- **EXERCISE INSTRUCTIONS**:
Return each line in the records below that includes "header".
** RECORDED INFORMATION follows **
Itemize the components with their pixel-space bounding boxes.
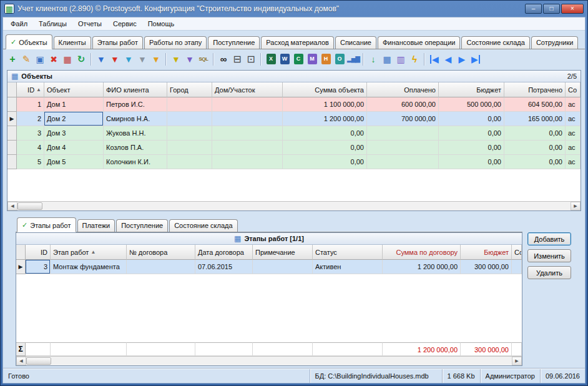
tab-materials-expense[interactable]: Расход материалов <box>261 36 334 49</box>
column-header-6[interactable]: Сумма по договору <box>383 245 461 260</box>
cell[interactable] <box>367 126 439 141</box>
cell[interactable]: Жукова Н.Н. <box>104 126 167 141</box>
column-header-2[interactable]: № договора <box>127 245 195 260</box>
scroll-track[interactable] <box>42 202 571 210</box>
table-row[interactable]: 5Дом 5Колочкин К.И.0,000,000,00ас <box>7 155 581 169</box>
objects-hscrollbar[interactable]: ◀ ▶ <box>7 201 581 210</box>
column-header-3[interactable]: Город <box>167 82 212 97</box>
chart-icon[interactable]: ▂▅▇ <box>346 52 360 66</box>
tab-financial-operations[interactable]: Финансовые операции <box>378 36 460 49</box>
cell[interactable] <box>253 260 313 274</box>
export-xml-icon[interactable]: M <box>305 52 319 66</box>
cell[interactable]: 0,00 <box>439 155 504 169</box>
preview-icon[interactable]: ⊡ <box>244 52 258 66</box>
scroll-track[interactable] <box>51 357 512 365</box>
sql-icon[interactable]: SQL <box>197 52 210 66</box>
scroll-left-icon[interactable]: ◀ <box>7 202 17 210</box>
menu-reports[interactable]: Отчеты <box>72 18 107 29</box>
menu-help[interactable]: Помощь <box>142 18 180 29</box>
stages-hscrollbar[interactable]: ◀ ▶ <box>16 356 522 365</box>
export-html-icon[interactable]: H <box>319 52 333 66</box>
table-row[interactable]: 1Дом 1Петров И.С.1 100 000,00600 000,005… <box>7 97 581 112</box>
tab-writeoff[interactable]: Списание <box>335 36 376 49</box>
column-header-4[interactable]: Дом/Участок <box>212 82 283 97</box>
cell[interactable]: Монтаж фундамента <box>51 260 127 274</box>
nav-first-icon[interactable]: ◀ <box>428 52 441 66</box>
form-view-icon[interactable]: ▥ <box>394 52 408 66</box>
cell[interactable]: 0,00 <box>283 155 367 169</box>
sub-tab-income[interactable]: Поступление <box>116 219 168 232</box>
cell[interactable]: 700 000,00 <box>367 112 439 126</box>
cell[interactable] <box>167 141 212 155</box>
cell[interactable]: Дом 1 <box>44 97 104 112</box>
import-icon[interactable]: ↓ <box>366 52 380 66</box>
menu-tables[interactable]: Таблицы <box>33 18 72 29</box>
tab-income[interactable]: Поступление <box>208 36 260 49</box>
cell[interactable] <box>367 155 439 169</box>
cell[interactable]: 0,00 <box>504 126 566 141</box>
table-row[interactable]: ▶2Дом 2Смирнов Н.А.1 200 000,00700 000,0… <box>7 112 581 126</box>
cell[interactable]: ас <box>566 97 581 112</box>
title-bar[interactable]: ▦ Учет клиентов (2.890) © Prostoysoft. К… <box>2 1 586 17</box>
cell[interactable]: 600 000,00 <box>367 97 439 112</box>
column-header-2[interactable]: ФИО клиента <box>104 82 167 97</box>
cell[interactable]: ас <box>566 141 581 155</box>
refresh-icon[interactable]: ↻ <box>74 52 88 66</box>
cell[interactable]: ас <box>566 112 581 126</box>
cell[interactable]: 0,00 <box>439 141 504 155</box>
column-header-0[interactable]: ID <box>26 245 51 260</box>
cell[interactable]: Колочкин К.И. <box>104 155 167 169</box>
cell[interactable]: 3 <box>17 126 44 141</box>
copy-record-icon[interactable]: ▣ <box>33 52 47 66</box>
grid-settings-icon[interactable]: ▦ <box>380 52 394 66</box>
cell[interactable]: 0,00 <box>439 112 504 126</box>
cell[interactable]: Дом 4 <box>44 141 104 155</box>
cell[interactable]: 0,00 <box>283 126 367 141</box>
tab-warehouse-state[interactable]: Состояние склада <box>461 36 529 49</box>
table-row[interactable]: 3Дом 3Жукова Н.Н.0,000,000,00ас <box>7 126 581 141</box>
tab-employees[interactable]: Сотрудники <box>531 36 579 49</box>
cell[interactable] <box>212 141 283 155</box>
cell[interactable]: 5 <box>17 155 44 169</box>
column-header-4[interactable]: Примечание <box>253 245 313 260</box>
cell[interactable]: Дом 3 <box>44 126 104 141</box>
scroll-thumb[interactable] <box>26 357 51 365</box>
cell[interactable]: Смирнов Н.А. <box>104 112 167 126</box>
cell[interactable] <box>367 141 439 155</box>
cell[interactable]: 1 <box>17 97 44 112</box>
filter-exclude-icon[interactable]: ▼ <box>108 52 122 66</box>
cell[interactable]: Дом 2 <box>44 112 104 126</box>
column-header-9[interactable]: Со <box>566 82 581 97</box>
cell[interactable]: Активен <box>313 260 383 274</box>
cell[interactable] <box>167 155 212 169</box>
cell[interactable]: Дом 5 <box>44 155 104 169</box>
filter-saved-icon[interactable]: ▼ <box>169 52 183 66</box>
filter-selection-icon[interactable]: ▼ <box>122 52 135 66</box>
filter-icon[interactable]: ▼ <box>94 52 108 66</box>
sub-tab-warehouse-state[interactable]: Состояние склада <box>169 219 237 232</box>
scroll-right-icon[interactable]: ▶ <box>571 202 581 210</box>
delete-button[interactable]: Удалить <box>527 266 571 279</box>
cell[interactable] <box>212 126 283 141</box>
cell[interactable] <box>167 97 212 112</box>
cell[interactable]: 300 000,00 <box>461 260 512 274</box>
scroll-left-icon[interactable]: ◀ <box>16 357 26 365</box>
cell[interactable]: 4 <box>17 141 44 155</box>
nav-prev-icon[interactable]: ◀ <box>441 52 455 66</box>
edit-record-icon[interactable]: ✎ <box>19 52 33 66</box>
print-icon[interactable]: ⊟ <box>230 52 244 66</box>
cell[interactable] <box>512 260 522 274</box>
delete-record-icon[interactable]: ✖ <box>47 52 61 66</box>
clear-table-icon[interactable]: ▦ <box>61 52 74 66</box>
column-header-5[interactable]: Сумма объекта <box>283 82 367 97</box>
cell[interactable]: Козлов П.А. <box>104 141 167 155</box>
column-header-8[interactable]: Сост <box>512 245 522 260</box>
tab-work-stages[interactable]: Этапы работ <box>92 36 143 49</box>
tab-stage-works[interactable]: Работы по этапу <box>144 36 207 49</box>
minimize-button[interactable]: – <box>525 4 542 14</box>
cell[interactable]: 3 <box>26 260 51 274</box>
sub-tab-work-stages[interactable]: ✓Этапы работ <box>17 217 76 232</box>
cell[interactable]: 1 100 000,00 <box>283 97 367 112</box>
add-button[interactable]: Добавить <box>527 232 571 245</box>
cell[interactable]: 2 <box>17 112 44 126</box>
** End of RECORDED INFORMATION **
- **WRITTEN REPLY**:
column-header-6[interactable]: Сумма по договору <box>383 245 461 260</box>
column-header-2[interactable]: № договора <box>127 245 195 260</box>
column-header-3[interactable]: Город <box>167 82 212 97</box>
column-header-4[interactable]: Дом/Участок <box>212 82 283 97</box>
column-header-2[interactable]: ФИО клиента <box>104 82 167 97</box>
column-header-0[interactable]: ID <box>26 245 51 260</box>
column-header-4[interactable]: Примечание <box>253 245 313 260</box>
column-header-9[interactable]: Со <box>566 82 581 97</box>
column-header-5[interactable]: Сумма объекта <box>283 82 367 97</box>
column-header-8[interactable]: Сост <box>512 245 522 260</box>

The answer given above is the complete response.